A medic arranges samples to test for COVID-19 with an antigen test kit, in Kolkata, August 2020. Photo: PTI/Swapan Mahapatra.
New Delhi: Dr S.P. Kalantri, the medical superintendent of a hospital in rural Maharashtra, has said in an interview with IndiaSpend that there has been a sudden increase, by nearly 40%, in the fraction of people who test positive for COVID-19 at the hospital, in Wardha district, Maharashtra.
Dr Kalantri said in the interview that this and other factors pointed to the presence of community transmission of the novel coronavirus in villages – where a paucity of data and the threat of monsoon diseases has always threatened to exacerbate the COVID-19 problem. Dr Kalantri is the medical superintendent at Kasturba Gandhi Hospital at Sevagram in Wardha, and has been a professor at the Mahatma Gandhi Institute of Medical Sciences for over 30 years.
He also recognised that a lot of what he had predicted at an earlier stage of the pandemic had turned out to be true. Among them was his idea that even a district as remote as Wardha wouldn’t be spared a visit by the virus. And according to him, Wardha had its first case on May 10.
“Right now in my hospital … there are 175 COVID-positive patients; 27 of them are in the ICU and a dozen of them are on mechanical ventilation,” he said. “Every day, our Wardha district is recording between 150 and 175 new cases, and it looks like these cases are now coming from smaller villages also.”

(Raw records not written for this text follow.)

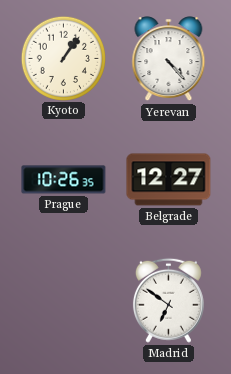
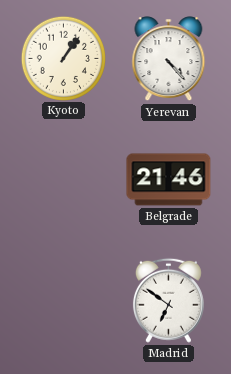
Prague: 10:26 -> none
Belgrade: 12:27 -> 21:46
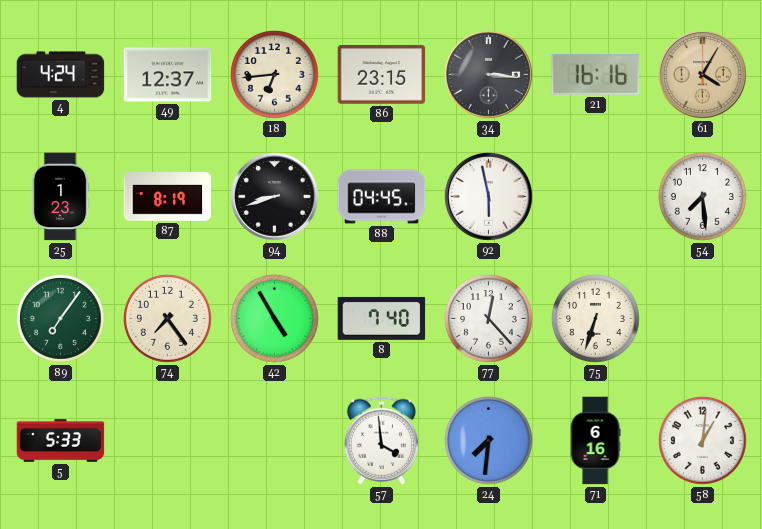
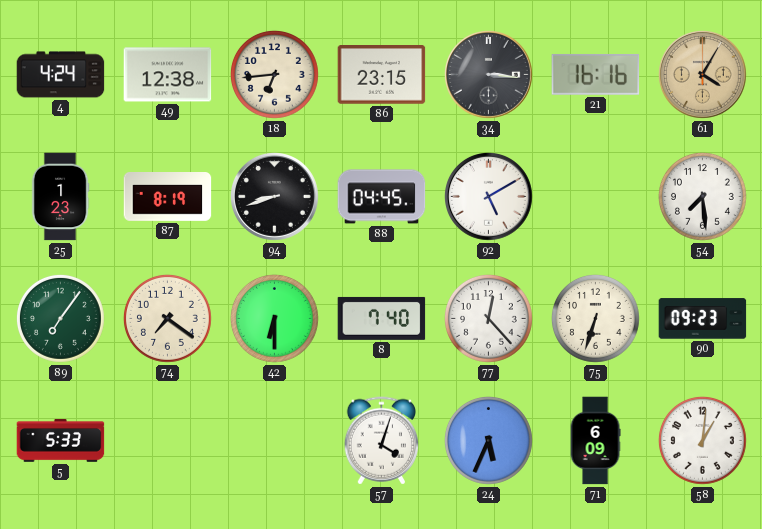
49: 12:37 -> 12:38
92: 5:58 -> 5:10
74: 7:24 -> 7:21
42: 4:55 -> 6:30
90: none -> 09:23
57: 3:59 -> 4:03
24: 7:31 -> 5:34
71: 6:16 -> 6:09
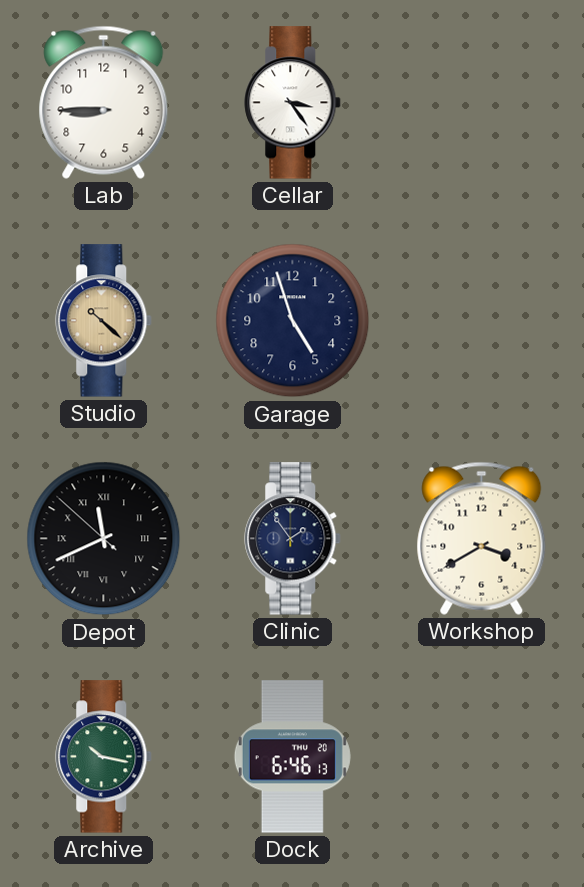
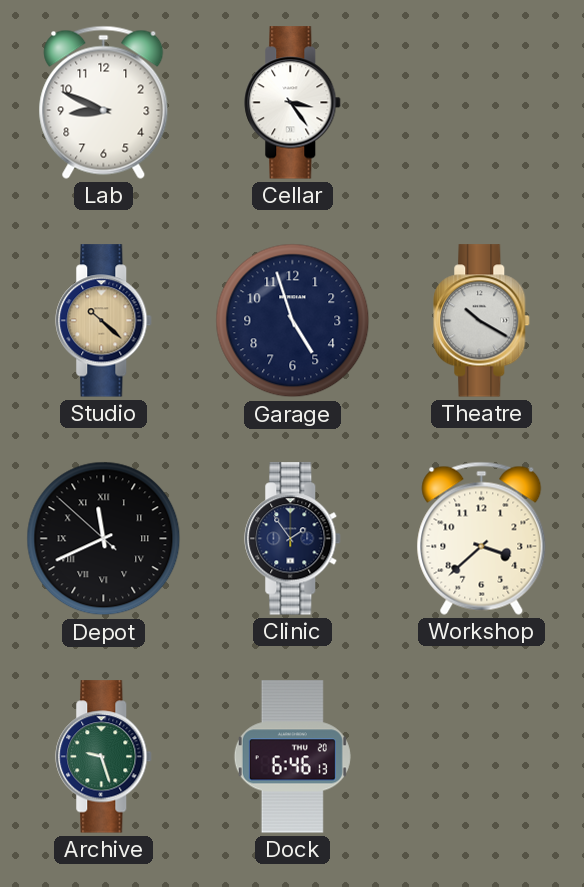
Lab: 8:45 -> 8:49
Theatre: none -> 10:20
Workshop: 3:40 -> 3:38
Archive: 10:17 -> 9:27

Dr Kalantri said he believes these cases are the result of the virus being transmitted in the community – instead of being ‘imported’ from elsewhere – given that many of the patients did not travel outside Wardha recently and in fact come from smaller villages.

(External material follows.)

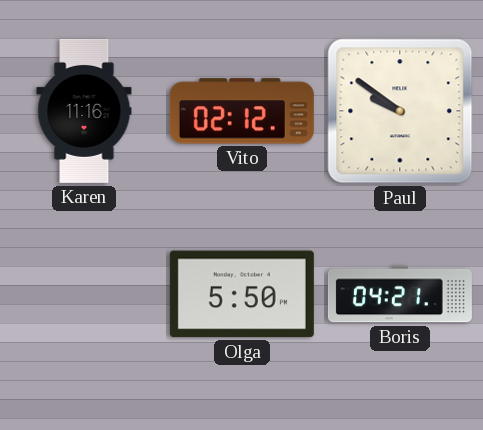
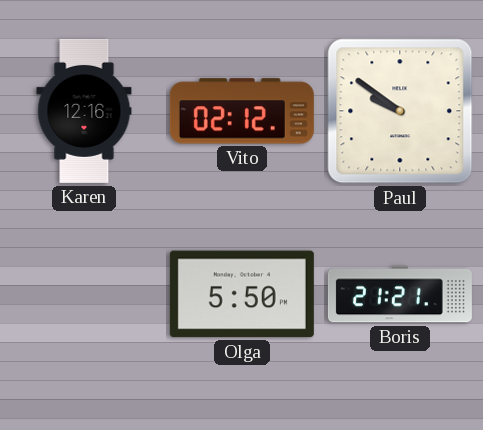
Karen: 11:16 -> 12:16
Boris: 04:21 -> 21:21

Indian authorities have been loathe to admit community transmission in the country, although officials of some state governments have publicly expressed suspicion. Raman R. Gangakhedkar, the former chief epidemiologist at the Indian Council of Medical Research, admitted shortly after he retired in July that community transmission could be underway in “parts of Delhi and Mumbai”.
Fortunately, Dr Kalantri said, most people own smartphones and are willing to get themselves tested when they notice symptoms related to COVID-19.

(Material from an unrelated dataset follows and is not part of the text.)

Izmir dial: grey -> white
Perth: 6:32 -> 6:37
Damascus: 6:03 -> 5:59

“The district hospital has a contact-tracing, testing and isolating protocol and the district administration also finds some cases. Right now, Wardha district has two labs that can do RT-PCR tests and both put together are doing close to 400-500 tests per day,” Dr Kalantri noted – adding that these labs first spotted the sudden rise in test positivity.
He described three challenges ahead vis-à-vis COVID-19 in India’s rural areas. First, many rural healthcare workers are exhausted and burned out. Second, lifestyle diseases like diabetes, high blood-pressure and heart problems have become more common in rural India in the last decade or so. Third, officials and healthcare workers have to contend with the spectre of ‘monsoon fevers’.
“Every year we have our share of the top five [diseases] – malaria, dengue, chikungunya, leptospirosis and scrub typhus – and the story is repeating itself,” Dr Kalantri said. “… every day we see 1,600 patients in our outpatient department, of which 20-30% come with fever or fever-like symptoms. It is extremely difficult and challenging given the sheer numbers, given the lack of proper and reliable diagnostic tests and given the fact that in large public hospitals, it is nearly impossible to segregate non-COVID-19 patients from COVID-19 patients.”